🤖 AI Summary
Flow-matching text-to-speech (TTS) models suffer from slow inference due to reliance on multi-step iterative sampling. To address this, we propose Empirical Pruning Step Sampling (EPSS), a training- and model-agnostic non-uniform sampling strategy that identifies and skips redundant timesteps by analyzing forward sampling trajectories—requiring no model retraining. EPSS significantly accelerates inference while preserving speech quality.
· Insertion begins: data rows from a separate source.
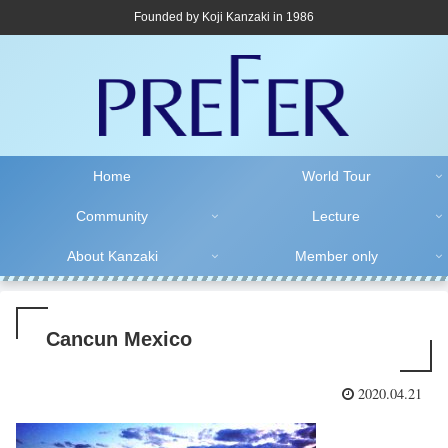
Founded by Koji Kanzaki in 1986
Home
World Tour
Community
Lecture
About Kanzaki
Member only
Cancun Mexico
2020.04.21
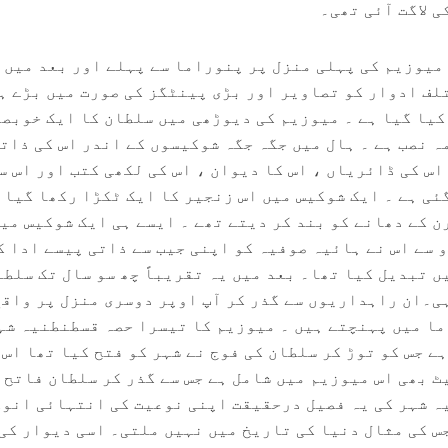
لاگت آئی تھی۔ ‎
اس میوزیم کے تین حصے ہیں ۔ ‎میوزیم کی پہلی منزل پر پنوراما سے پہلے اور بعد میں
لف ادوار کو تصاویر اور بڑی پینٹگز کی صورت میں بڑے ہ
یا گیا ہے ۔ میوزیم کی دیوڑھی میں سلطان کا ایک خوبص
لباس میں ملبوس قد آدم مجسمہ نصب ہے ۔ ‎ہال میں جگہ جگہ شوکیسوں کے اندر اس کی ذا
اس کی ڈائریاں ، اس کا دیوان ، اس کی لکھی کتب اور اس س
ئی ہے ۔ ایک شوکیس میں اس زنجیر کا ایک ٹکڑا رکھا گیا 
ن کے دھانے کو بند کر دیتے تھے ۔ ایسے ہی ایک شوکیس میں
 سے اس نے ہائیہ صوفیہ کو اپنی جیب سے ذاتی پیسے ادا ک
 تبدیل کیا تھا۔ بعد میں یہ تقریباً چھ سو سال تک سلطا
فاتح ٹرسٹ کے زیر انتظام رہی۔‎ان راہداریوں سے گذر کر آپ اوپر دوسری منزل پر واق
میوزیم کے دوسرے حصے پنوراما میں پہنچتے ہیں ۔ ‎میوزیم کا تیسرا حصہ قسطنطن
ے جس کو توڑ کر سلطان کی فوج نے شہر کو فتح کیا تھا اس
ٹ بھی اس میوزیم میں شامل ہے جس سے گذر کر سلطان فاتح 
وا تھا ۔ ‎قسطنطنیہ شہر کی یہ فصیل درحقیقت اپنی نوعیت کی انتہائی ان
اور عجوبہ روزگار فصیل ہے جس کی مثال دنیا کی تاریخ میں نہیں ملتی۔ ‎اسی دیوار ک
Evaluated on F5-TTS and E2 TTS, it generates high-fidelity speech in only 7 steps, achieving a real-time factor (RTF) of 0.030 on an RTX 3090—4× faster than standard sampling with no perceptible quality degradation. It further demonstrates strong generalization across architectures, including E2 TTS. To our knowledge, EPSS is the first trajectory-analysis-based, universally applicable, and efficient sampling paradigm for flow-matching TTS, offering a practical solution to inference latency without architectural or training modifications.
📝 Abstract
Flow-matching-based text-to-speech (TTS) models, such as Voicebox, E2 TTS, and F5-TTS, have attracted significant attention in recent years. These models require multiple sampling steps to reconstruct speech from noise, making inference speed a key challenge. Reducing the number of sampling steps can greatly improve inference efficiency. To this end, we introduce Fast F5-TTS, a training-free approach to accelerate the inference of flow-matching-based TTS models. By inspecting the sampling trajectory of F5-TTS, we identify redundant steps and propose Empirically Pruned Step Sampling (EPSS), a non-uniform time-step sampling strategy that effectively reduces the number of sampling steps. Our approach achieves a 7-step generation with an inference RTF of 0.030 on an NVIDIA RTX 3090 GPU, making it 4 times faster than the original F5-TTS while maintaining comparable performance. Furthermore, EPSS performs well on E2 TTS models, demonstrating its strong generalization ability.